# Association between lipoprotein combine index and all-cause and cardiovascular mortality in patients undergoing peritoneal dialysis: a multicenter retrospective cohort study

**Authors:** Caixia Yan, Qing Zhan, Qingdong Xu, Fenfen Peng, Yueqiang Wen, Na Tian, Xiaoyang Wang, Xiaoran Feng, Xianfeng Wu, Juan Wu, Ning Su, Xingming Tang, Qian Zhou, Jianlong Lu, Yanbing Chen, Xiaojiang Zhan

PMC · DOI: 10.3389/fnut.2026.1768195 · Frontiers in Nutrition · 2026-03-03

## TL;DR

This study finds that a new cholesterol-related measure called LCI is linked to higher death risks in dialysis patients, especially from heart disease.

## Contribution

The lipoprotein combine index (LCI) is shown to predict mortality better than traditional lipid measures in peritoneal dialysis patients.

## Key findings

- Higher LCI quartiles correlated with increased all-cause and cardiovascular mortality in PD patients.
- Non-linear risk patterns emerged, with mortality rising sharply when LCI exceeded ~20.
- The LCI-CVD mortality link was stronger in patients under 60 years old.

## Abstract

Cardiovascular disease (CVD) is the leading cause of death in patients undergoing peritoneal dialysis (PD).
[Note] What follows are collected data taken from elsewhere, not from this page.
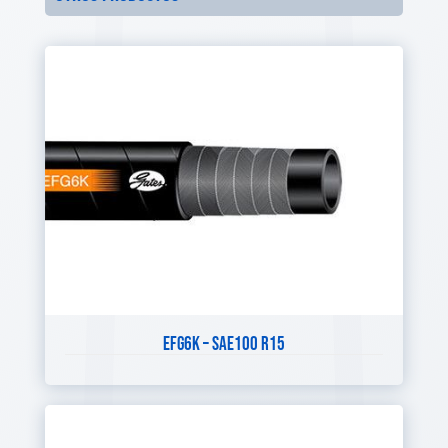
EFG6K – SAE100 R15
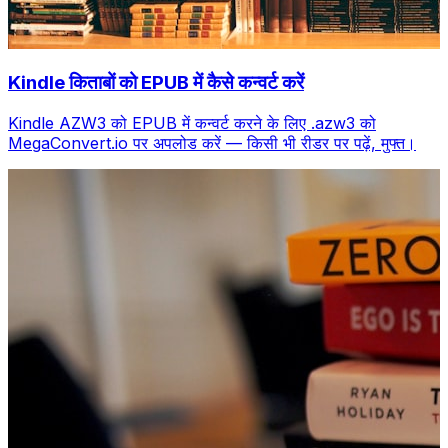
Kindle किताबों को EPUB में कैसे कन्वर्ट करें
Kindle AZW3 को EPUB में कन्वर्ट करने के लिए .azw3 को
MegaConvert.io पर अपलोड करें — किसी भी रीडर पर पढ़ें, मुफ्त।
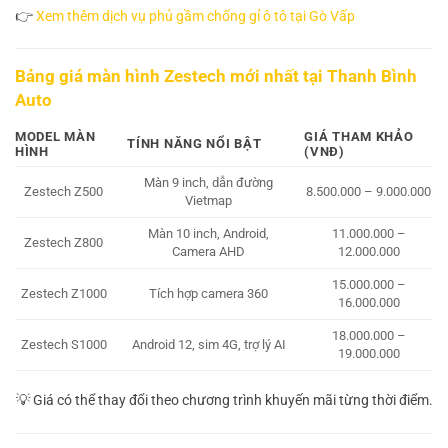
👉
Xem thêm dịch vụ phủ gầm chống gỉ ô tô tại Gò Vấp
Bảng giá màn hình Zestech mới nhất tại Thanh Bình
Auto
MODEL MÀN
GIÁ THAM KHẢO
TÍNH NĂNG NỔI BẬT
HÌNH
(VNĐ)
Màn 9 inch, dẫn đường
Zestech Z500
8.500.000 – 9.000.000
Vietmap
Màn 10 inch, Android,
11.000.000 –
Zestech Z800
Camera AHD
12.000.000
15.000.000 –
Zestech Z1000
Tích hợp camera 360
16.000.000
18.000.000 –
Zestech S1000
Android 12, sim 4G, trợ lý AI
19.000.000
💡 Giá có thể thay đổi theo chương trình khuyến mãi từng thời điểm.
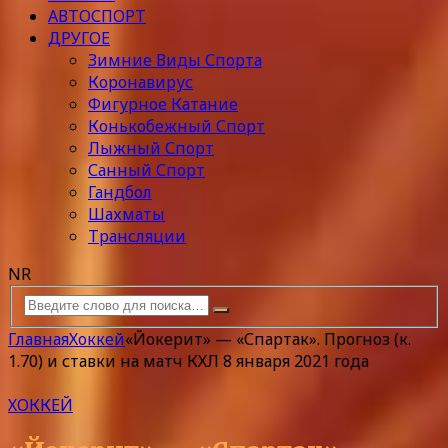
АВТОСПОРТ
ДРУГОЕ
Зимние Виды Спорта
Коронавирус
Фигурное Катание
Конькобежный Спорт
Лыжный Спорт
Санный Спорт
Гандбол
Шахматы
Трансляции
NR
Главная
Хоккей
«Йокерит» — «Спартак». Прогноз (к.
1.70) и ставки на матч КХЛ 8 января 2021 года
ХОККЕЙ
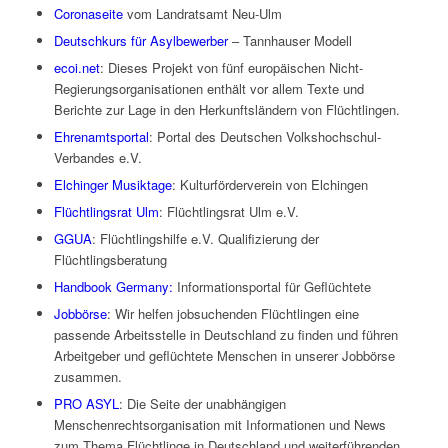
Coronaseite
vom Landratsamt Neu-Ulm
Deutschkurs für Asylbewerber
– Tannhauser Modell
ecoi.net
: Dieses Projekt von fünf europäischen Nicht-
Regierungsorganisationen enthält vor allem Texte und
Berichte zur Lage in den Herkunftsländern von Flüchtlingen.
Ehrenamtsportal
: Portal des Deutschen Volkshochschul-
Verbandes e.V.
Elchinger Musiktage
: Kulturförderverein von Elchingen
Flüchtlingsrat Ulm
: Flüchtlingsrat Ulm e.V.
GGUA
: Flüchtlingshilfe e.V. Qualifizierung der
Flüchtlingsberatung
Handbook Germany:
Informationsportal für Geflüchtete
Jobbörse
: Wir helfen jobsuchenden Flüchtlingen eine
passende Arbeitsstelle in Deutschland zu finden und führen
Arbeitgeber und geflüchtete Menschen in unserer Jobbörse
zusammen.
PRO ASYL
: Die Seite der unabhängigen
Menschenrechtsorganisation mit Informationen und News
zum Thema Flüchtlinge in Deutschland und weiterführenden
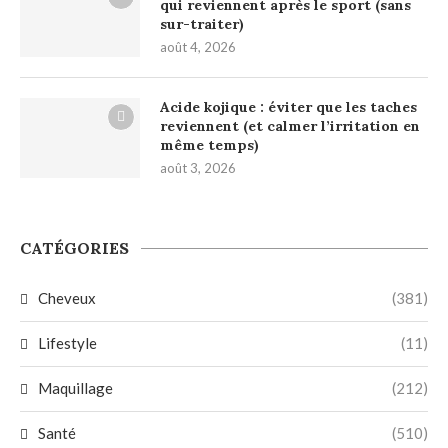
qui reviennent après le sport (sans
sur-traiter)
août 4, 2026
Acide kojique : éviter que les taches
reviennent (et calmer l’irritation en
même temps)
août 3, 2026
CATÉGORIES
Cheveux
(381)
Lifestyle
(11)
Maquillage
(212)
Santé
(510)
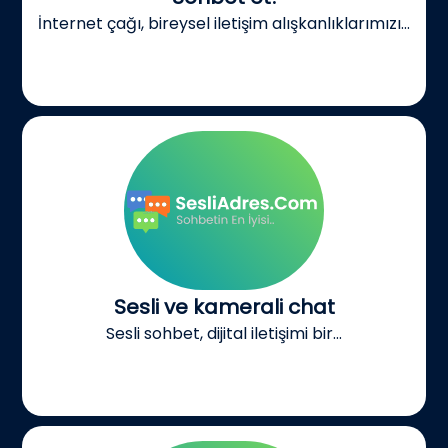
İnternet çağı, bireysel iletişim alışkanlıklarımızı...
Sesli ve kamerali chat
Sesli sohbet, dijital iletişimi bir...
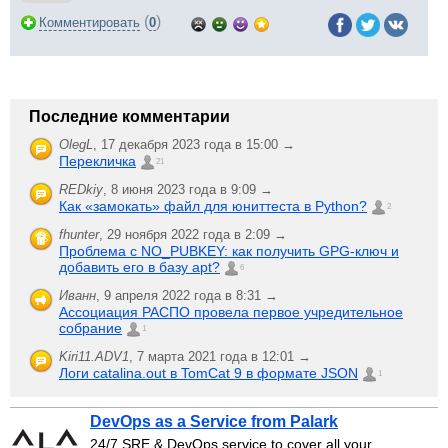
(
)
Комментировать
0
Последние комментарии
OlegL
,
17 декабря 2023 года в 15:00 →
Перекличка
21
REDkiy
,
8 июня 2023 года в 9:09 →
Как «замокать» файл для юниттеста в Python?
2
fhunter
,
29 ноября 2022 года в 2:09 →
Проблема с NO_PUBKEY: как получить GPG-ключ и
добавить его в базу apt?
6
Иванн
,
9 апреля 2022 года в 8:31 →
Ассоциация РАСПО провела первое учредительное
собрание
1
Kiri11.ADV1
,
7 марта 2021 года в 12:01 →
Логи catalina.out в TomCat 9 в формате JSON
1
DevOps as a Service from Palark
24/7 SRE & DevOps service to cover all your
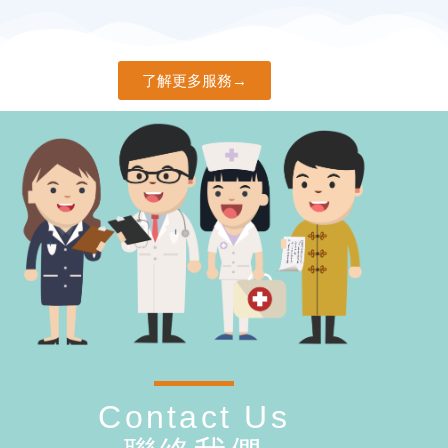
了解更多服務→
Contact Us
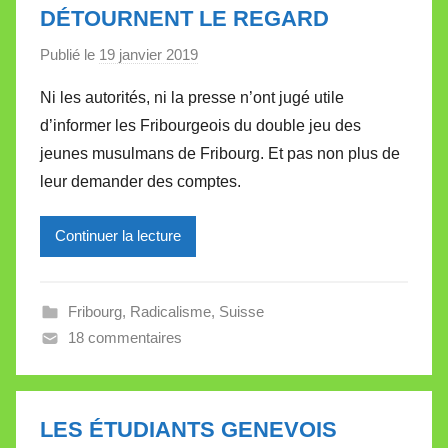
DÉTOURNENT LE REGARD
Publié le
19 janvier 2019
p
a
Ni les autorités, ni la presse n’ont jugé utile
r
d’informer les Fribourgeois du double jeu des
M
jeunes musulmans de Fribourg. Et pas non plus de
i
leur demander des comptes.
r
e
Continuer la lecture
i
l
l
Fribourg
,
Radicalisme
,
Suisse
e
18 commentaires
V
a
l
l
LES ÉTUDIANTS GENEVOIS
e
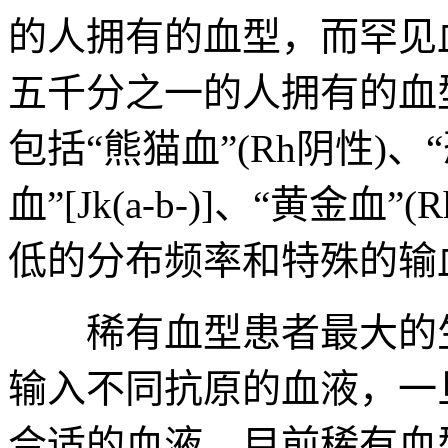
的人拥有的血型，而罕见
五千分之一的人拥有的血
包括“熊猫血”(Rh阴性)、
血”[Jk(a-b-)]、“黄金血”
低的分布频率和特殊的输
稀有血型患者最大的生
输入不同抗原的血液，一
合适的血液。目前稀有血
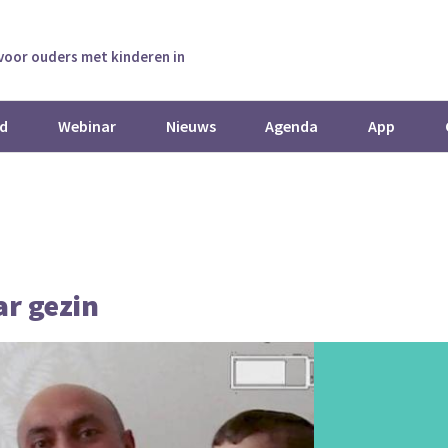
 voor ouders met kinderen in
d
Webinar
Nieuws
Agenda
App
ar gezin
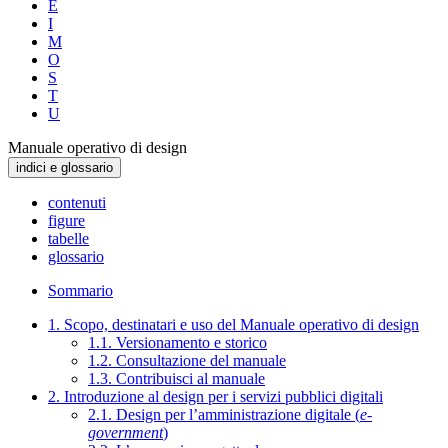
E
I
M
O
S
T
U
Manuale operativo di design
indici e glossario
contenuti
figure
tabelle
glossario
Sommario
1. Scopo, destinatari e uso del Manuale operativo di design
1.1. Versionamento e storico
1.2. Consultazione del manuale
1.3. Contribuisci al manuale
2. Introduzione al design per i servizi pubblici digitali
2.1. Design per l’amministrazione digitale (
e-
government
)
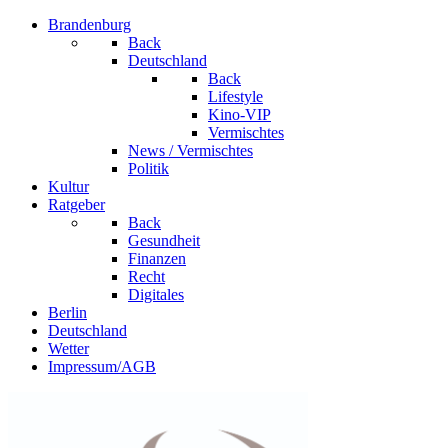
Brandenburg
Back
Deutschland
Back
Lifestyle
Kino-VIP
Vermischtes
News / Vermischtes
Politik
Kultur
Ratgeber
Back
Gesundheit
Finanzen
Recht
Digitales
Berlin
Deutschland
Wetter
Impressum/AGB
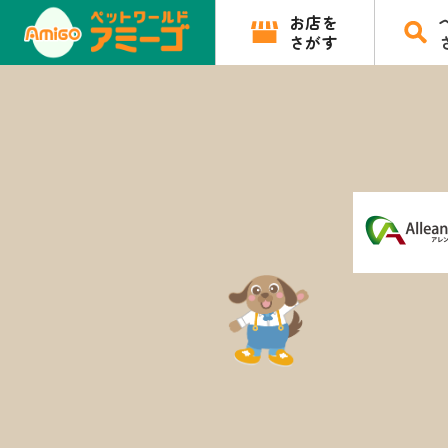
お店を
さがす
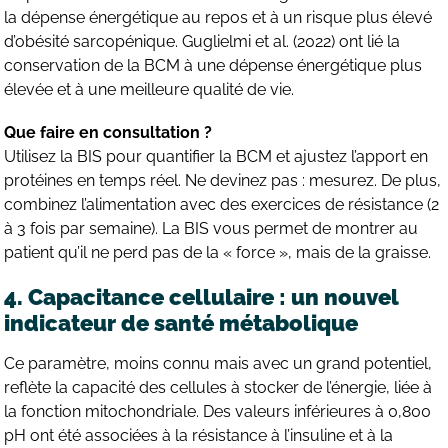
la dépense énergétique au repos et à un risque plus élevé
d’obésité sarcopénique. Guglielmi et al. (2022) ont lié la
conservation de la BCM à une dépense énergétique plus
élevée et à une meilleure qualité de vie.
Que faire en consultation ?
Utilisez la BIS pour quantifier la BCM et ajustez l’apport en
protéines en temps réel. Ne devinez pas : mesurez. De plus,
combinez l’alimentation avec des exercices de résistance (2
à 3 fois par semaine). La BIS vous permet de montrer au
patient qu’il ne perd pas de la « force », mais de la graisse.
4. Capacitance cellulaire : un nouvel
indicateur de santé métabolique
Ce paramètre, moins connu mais avec un grand potentiel,
reflète la capacité des cellules à stocker de l’énergie, liée à
la fonction mitochondriale. Des valeurs inférieures à 0,800
pH ont été associées à la résistance à l’insuline et à la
The lipoprotein combine index (LCI), integrating total cholesterol, triglycerides, LDL-C and HDL-C, may better reflect atherogenic burden than traditional single-lipid measures. We hypothesized that higher baseline LCI would be independently associated with increased risks of all-cause and cardiovascular mortality in incident PD patients.

In this multicenter retrospective cohort, 1,986 incident PD patients from six centers (2005–2021) were analyzed. LCI was divided into quartiles (Q1-Q4). Outcomes were all-cause and CVD mortality. Missing covariates were imputed. Centre-stratified Cox models estimated hazard ratios (HRs), and restricted cubic splines assessed non-linear trends.

Over a median 35-month follow-up, 662 deaths occurred, including 328 CVD deaths. Higher LCI quartiles showed progressively higher mortality. For all-cause death, adjusted HRs (95% CI) were 1.41 (1.10–1.80), 1.59 (1.25–2.02) and 1.70 (1.34–2.15) for Q2-Q4 vs. Q1. For CVD death, HRs were 1.45 (1.03–2.02), 1.29 (0.92–1.82) and 1.68 (1.22–2.33). A non-linear pattern was observed for all-cause mortality, with risk increasing when LCI exceeded ~20. The association with CVD mortality was stronger in younger patients (<60 years) (P interaction = 0.048).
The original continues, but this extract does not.